From the data that follows, report how many lines hold the string "Discover", giving only the number.

##############################

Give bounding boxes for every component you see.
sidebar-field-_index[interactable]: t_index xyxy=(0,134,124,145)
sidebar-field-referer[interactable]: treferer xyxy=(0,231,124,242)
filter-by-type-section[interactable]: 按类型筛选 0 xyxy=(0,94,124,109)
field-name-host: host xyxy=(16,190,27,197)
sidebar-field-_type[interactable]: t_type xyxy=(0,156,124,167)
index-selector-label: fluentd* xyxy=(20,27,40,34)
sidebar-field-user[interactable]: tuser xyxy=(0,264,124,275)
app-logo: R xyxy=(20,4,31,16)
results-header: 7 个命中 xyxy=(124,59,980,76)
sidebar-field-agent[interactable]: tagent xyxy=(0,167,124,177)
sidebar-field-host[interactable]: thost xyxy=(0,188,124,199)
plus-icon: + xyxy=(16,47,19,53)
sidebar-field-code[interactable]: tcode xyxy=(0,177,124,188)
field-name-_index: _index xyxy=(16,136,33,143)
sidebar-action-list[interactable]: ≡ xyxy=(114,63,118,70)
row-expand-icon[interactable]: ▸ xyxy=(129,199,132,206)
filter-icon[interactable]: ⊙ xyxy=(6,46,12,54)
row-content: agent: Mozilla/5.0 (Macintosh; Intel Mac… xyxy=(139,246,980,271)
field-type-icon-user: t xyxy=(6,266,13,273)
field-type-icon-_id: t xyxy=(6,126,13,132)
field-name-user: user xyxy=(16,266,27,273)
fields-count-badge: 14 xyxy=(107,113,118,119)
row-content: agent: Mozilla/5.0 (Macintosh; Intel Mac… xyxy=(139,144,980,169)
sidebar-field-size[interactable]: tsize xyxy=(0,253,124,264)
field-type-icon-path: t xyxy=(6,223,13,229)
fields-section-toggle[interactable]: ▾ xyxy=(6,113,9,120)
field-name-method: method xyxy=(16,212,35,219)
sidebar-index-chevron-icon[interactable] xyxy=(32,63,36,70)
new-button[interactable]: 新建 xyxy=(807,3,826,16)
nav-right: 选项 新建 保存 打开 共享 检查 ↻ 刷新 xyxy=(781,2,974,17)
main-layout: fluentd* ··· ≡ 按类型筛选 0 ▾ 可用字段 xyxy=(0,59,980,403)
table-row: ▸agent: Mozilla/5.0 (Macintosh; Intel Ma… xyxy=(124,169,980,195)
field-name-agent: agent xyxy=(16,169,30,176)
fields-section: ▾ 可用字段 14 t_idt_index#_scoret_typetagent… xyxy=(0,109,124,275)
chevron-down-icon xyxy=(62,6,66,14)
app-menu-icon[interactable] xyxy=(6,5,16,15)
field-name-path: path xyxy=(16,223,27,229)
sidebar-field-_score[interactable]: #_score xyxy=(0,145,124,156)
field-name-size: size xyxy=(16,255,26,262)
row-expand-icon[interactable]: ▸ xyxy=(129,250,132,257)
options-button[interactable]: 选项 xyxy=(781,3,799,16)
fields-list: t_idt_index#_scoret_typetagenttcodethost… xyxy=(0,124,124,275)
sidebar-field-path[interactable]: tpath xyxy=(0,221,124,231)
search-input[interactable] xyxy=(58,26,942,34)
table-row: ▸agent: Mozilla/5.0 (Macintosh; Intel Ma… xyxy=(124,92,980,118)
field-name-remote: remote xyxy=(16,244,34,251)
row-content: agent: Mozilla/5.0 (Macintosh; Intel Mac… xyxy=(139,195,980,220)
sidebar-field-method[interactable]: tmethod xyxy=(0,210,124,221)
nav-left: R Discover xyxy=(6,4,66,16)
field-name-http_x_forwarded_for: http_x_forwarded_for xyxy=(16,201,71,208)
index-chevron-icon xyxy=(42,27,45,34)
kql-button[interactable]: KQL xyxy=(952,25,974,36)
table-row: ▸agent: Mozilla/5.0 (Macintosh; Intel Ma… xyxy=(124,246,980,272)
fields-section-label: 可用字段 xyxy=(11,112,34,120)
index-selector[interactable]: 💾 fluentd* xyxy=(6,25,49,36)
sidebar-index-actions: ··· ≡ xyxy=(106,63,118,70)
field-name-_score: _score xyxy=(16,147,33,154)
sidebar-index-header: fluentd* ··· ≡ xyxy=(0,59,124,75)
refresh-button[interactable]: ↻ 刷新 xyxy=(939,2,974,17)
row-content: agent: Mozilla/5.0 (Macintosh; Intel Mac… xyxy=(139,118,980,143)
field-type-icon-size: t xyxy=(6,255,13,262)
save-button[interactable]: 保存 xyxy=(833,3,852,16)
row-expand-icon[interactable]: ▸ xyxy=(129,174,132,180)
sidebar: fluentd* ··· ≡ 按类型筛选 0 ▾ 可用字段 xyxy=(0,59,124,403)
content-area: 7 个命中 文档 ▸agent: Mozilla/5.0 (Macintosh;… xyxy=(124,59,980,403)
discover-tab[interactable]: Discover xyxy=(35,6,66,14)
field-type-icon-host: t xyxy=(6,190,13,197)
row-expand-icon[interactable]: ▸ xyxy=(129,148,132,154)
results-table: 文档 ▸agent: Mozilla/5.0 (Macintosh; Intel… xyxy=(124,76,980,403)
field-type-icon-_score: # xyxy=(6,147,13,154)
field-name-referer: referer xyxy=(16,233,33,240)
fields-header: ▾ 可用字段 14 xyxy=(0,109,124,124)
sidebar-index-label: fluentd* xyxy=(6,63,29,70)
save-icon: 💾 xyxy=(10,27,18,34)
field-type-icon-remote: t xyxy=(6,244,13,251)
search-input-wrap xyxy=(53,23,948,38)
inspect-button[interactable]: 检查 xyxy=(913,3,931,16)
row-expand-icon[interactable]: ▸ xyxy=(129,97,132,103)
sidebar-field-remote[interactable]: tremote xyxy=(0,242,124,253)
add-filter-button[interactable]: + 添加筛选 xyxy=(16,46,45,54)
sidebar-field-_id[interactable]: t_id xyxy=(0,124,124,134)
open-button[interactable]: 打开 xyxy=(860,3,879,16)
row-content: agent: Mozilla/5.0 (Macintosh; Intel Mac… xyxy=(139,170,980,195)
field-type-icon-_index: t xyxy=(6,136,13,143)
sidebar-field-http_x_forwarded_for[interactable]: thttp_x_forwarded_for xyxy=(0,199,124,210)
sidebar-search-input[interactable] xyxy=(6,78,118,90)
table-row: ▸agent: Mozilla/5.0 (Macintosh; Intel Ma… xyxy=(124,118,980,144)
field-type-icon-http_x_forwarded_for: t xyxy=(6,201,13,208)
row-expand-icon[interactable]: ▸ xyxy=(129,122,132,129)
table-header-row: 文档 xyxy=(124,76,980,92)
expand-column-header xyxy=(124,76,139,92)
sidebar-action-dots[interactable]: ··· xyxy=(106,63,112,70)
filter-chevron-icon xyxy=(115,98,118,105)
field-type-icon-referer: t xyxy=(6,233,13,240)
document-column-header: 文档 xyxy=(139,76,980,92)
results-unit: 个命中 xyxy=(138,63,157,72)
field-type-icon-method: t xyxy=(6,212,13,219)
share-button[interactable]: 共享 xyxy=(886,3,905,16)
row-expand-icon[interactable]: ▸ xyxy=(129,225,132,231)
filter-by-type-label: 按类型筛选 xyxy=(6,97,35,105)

##############################

**EXERCISE SOLUTION:** 2